Putting Pranayama to Practice
Not so simple as concentrating on breath is pranayama. Sure, just by breathing deeply we can increase oxygenation in our body, strengthen our respiratory system and circulation. In order to increase our prana though, we must understand the difference between simply breathing, deep breathing and pranayama in practice. We are gifted with certain automatic functions, based in the posterior aspect of the brain. Among these is breathing, we don’t have to try or even be conscious of the fact that we are consistently inhaling and exhaling. It is a basic function of all life. When you become aware of breath and are able to concentrate consciously on the actual process of breathing we shift to the frontal lobe of the brain.
Many scientific experiments have shown that there is a significant difference between automatic breath and conscious breathing.

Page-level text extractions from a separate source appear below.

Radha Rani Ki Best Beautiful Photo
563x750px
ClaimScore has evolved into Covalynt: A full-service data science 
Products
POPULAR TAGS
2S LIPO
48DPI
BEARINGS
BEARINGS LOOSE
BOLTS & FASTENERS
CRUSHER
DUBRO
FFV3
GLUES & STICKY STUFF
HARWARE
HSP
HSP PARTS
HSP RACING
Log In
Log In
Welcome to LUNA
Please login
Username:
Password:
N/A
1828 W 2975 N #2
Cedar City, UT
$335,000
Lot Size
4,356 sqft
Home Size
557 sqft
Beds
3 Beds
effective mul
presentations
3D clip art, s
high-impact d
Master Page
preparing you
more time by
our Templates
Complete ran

While we can supply the body with prana regardless, only through practiced concentrated breath work or pranayama can we fuel the mind sufficiently for it to adapt and grow. However, it is still not that simple. In order to get prana to the brain we must use the bandhas to find a negative force helping prana move up the spine, think water up from a well.
As described above the bandhas must be employed to created this force. First, creating prana in the lower body via breath, then using moola bandha. This physically is a contraction of the pelvic floor, specifically the perineum, locking prana in the body and helping momentum upward. Next uddiyana bandha, using contracted abdominal muscles to push upward still to the jalandhara bandha, throat lock which materializes as a throat hollowing chin to sternum. The three together moving prana to the brain with the help of the circulatory system and the subtle circulatory system.

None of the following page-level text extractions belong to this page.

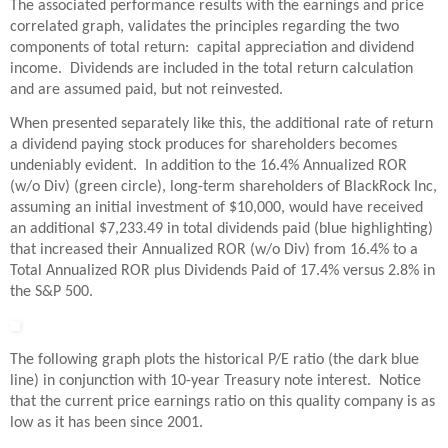
The associated performance results with the earnings and price
correlated graph, validates the principles regarding the two
components of total return: capital appreciation and dividend
income. Dividends are included in the total return calculation
and are assumed paid, but not reinvested.
When presented separately like this, the additional rate of return
a dividend paying stock produces for shareholders becomes
undeniably evident. In addition to the 16.4% Annualized ROR
(w/o Div) (green circle), long-term shareholders of BlackRock Inc,
assuming an initial investment of $10,000, would have received
an additional $7,233.49 in total dividends paid (blue highlighting)
that increased their Annualized ROR (w/o Div) from 16.4% to a
Total Annualized ROR plus Dividends Paid of 17.4% versus 2.8% in
the S&P 500.
The following graph plots the historical P/E ratio (the dark blue
line) in conjunction with 10-year Treasury note interest. Notice
that the current price earnings ratio on this quality company is as
low as it has been since 2001.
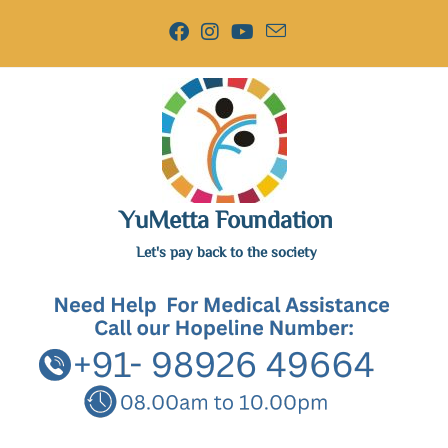
YuMetta Foundation
Let's pay back to the society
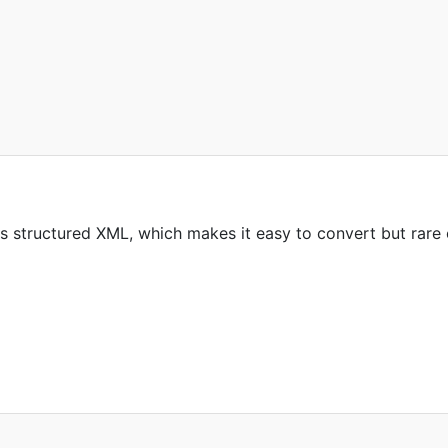
s structured XML, which makes it easy to convert but rare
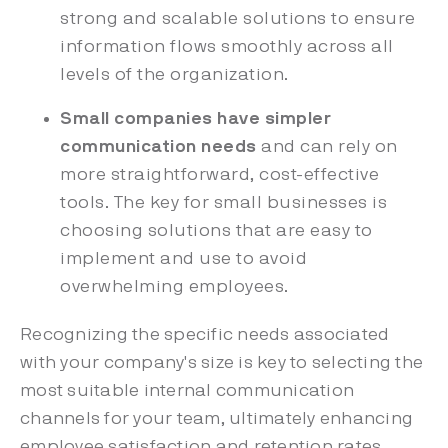
strong and scalable solutions to ensure
information flows smoothly across all
levels of the organization.
Small companies have simpler
communication needs
and can rely on
more straightforward, cost-effective
tools. The key for small businesses is
choosing solutions that are easy to
implement and use to avoid
overwhelming employees.
Recognizing the specific needs associated
with your company's size is key to selecting the
most suitable internal communication
channels for your team, ultimately enhancing
employee satisfaction and retention rates.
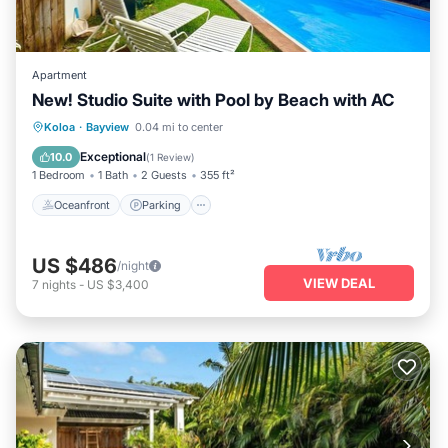
Apartment
New! Studio Suite with Pool by Beach with AC
Oceanfront
Parking
Pool
Koloa
·
Bayview
0.04 mi to center
Ocean View
Exceptional
10.0
(
1 Review
)
1 Bedroom
1 Bath
2 Guests
355 ft²
Oceanfront
Parking
US $486
/night
VIEW DEAL
7
nights
-
US $3,400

Of course, there are less complicated ways to bring prana to the frontal part of the brain. Specifically and perhaps most efficiently is practicing Shambhavi mudra. This is a concentration or gaze toward the center of the forehead otherwise referred to as the third eye. With eyes opened or closed focusing the eyes toward the center point between or slightly above the brow line. The idea here is that by concentrating on this sixth chakra the 5 pranas or vayus are pulled up to vitalize the frontal lobe.
It is also known that the physical practice of yoga or asana can help with pranic flow. Because specific postures correlate with and activate specific chakras, we can use them to influence our energy or prana. For example the vishuddhi chakra is correlated with the throat which speaks directly to the thyroid and parathyroid glands. So, if we practice postures which compress or contract therefore activating these glands we can bring fresh blood flow, balance and energy there. Shoulder stand or salamba sarvangasana is an excellent option for this practice, not to mention it naturally simulates the jalandhara bandha.
The Bigger Pranic Picture
All of this pranic control and expansion is working toward a goal of bliss or freedom, maybe just freedom from unnecessary suffering. The practice of the eight limbs of yoga, including asana, pranayama and meditation, each preparing us consecutively for the next. But, outside of us as individuals exists a force referred to as “universal prana”. Our individual prana is a part of this whole. In good practice and connection we can easily pull from the universal prana with ease when needed.
This is said to take a lot of work, a lot of practice and a solid meditation practice. When we reach a space of being able to control the body, the breath and the mind, we are able to find a space of eka grata or single pointed focus. The same third eye center is where this connection to the universal prana. With great awareness and concentration this light is said to grow from the point of ajna chakra to an all encompassing light. Here in this light we can attune to the big prana, “universal prana”. Once you are here, you become a medium for this prana, you are granted access in a way.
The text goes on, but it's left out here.